#### What you have to do
Skip the pictures and copy all the data that follows exactly.
Start of Records supplied
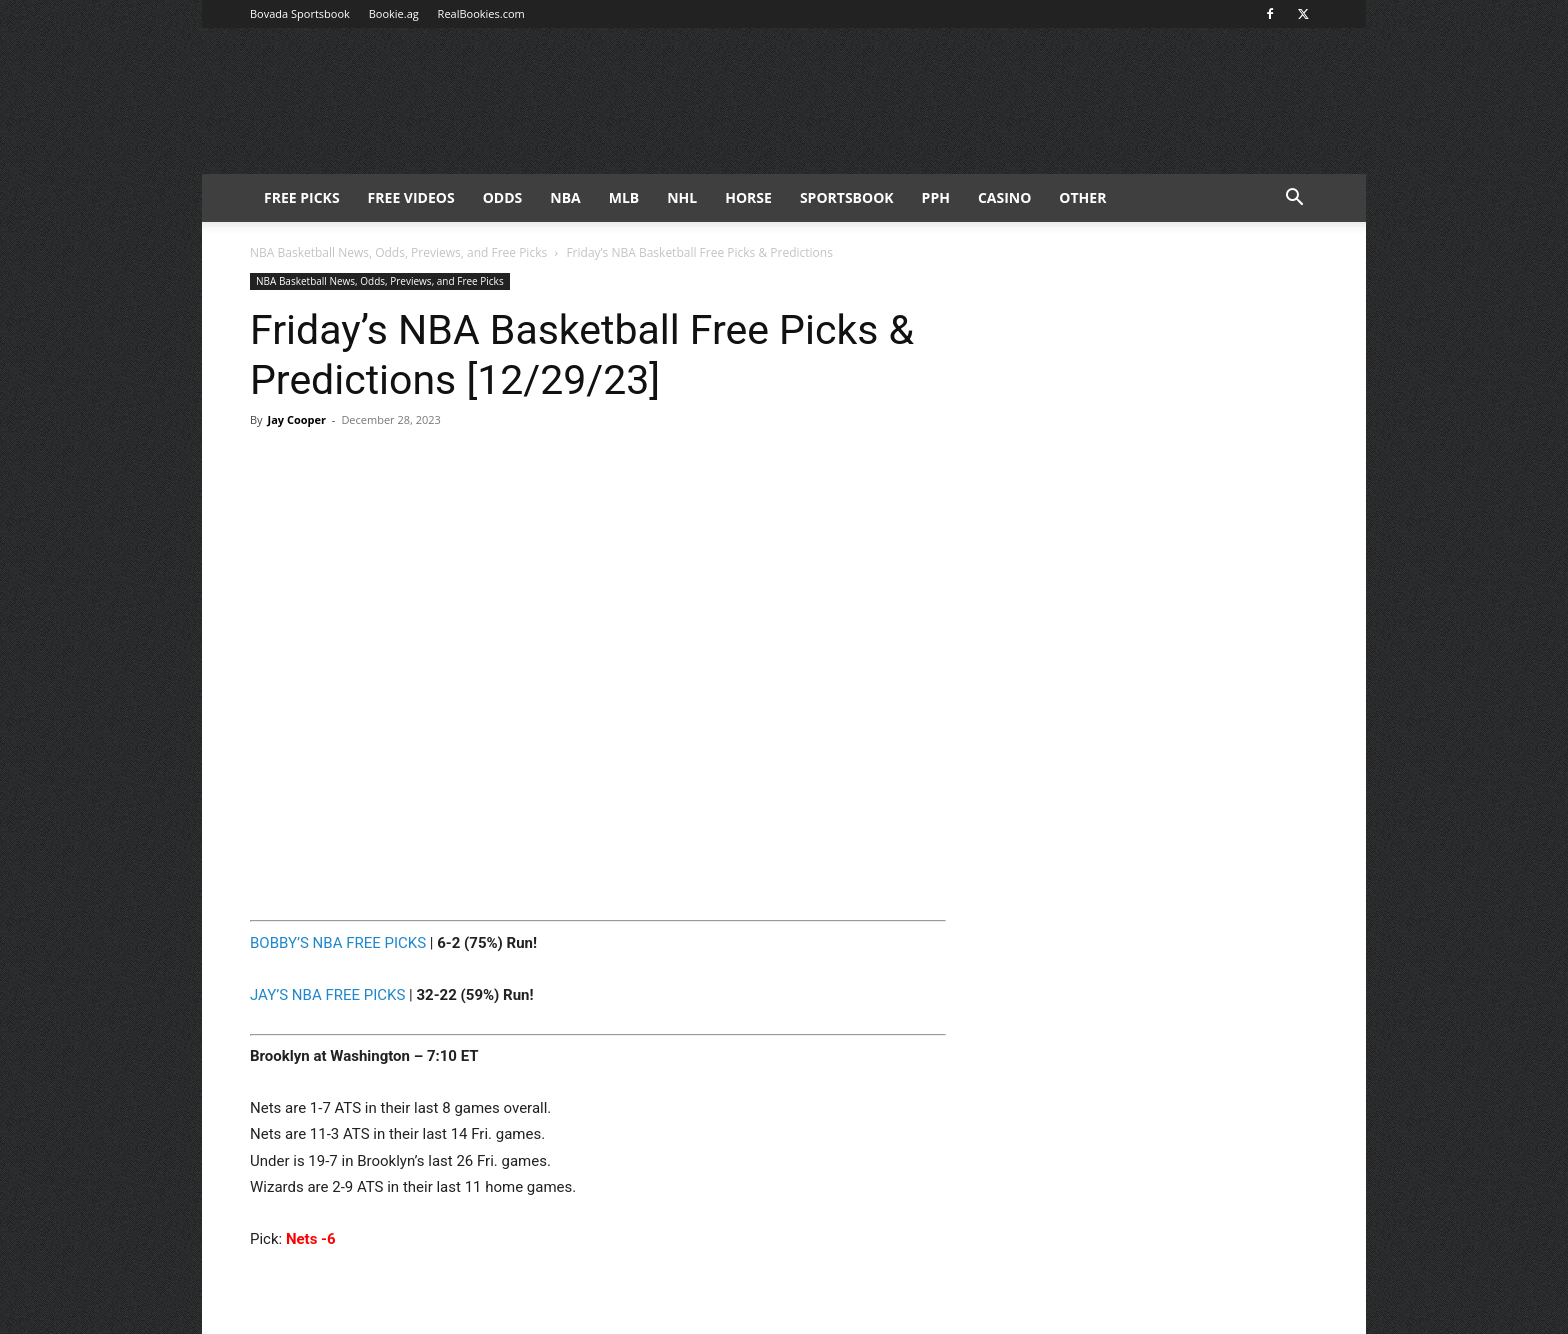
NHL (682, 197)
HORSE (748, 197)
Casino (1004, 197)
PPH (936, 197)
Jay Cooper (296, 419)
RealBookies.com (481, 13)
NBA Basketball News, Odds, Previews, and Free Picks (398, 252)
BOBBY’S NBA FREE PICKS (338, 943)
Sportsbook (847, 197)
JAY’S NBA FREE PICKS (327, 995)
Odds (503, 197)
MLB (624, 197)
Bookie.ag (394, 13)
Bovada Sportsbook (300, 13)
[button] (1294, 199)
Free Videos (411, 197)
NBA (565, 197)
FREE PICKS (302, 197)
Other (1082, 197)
End of Records supplied
#### Response below
NHL (682, 197)
HORSE (748, 197)
Casino (1004, 197)
PPH (936, 197)
Jay Cooper (296, 419)
RealBookies.com (481, 13)
NBA Basketball News, Odds, Previews, and Free Picks (398, 252)
BOBBY’S NBA FREE PICKS (338, 943)
Sportsbook (847, 197)
JAY’S NBA FREE PICKS (327, 995)
Odds (503, 197)
MLB (624, 197)
Bookie.ag (394, 13)
Bovada Sportsbook (300, 13)
[button] (1294, 199)
Free Videos (411, 197)
NBA (565, 197)
FREE PICKS (302, 197)
Other (1082, 197)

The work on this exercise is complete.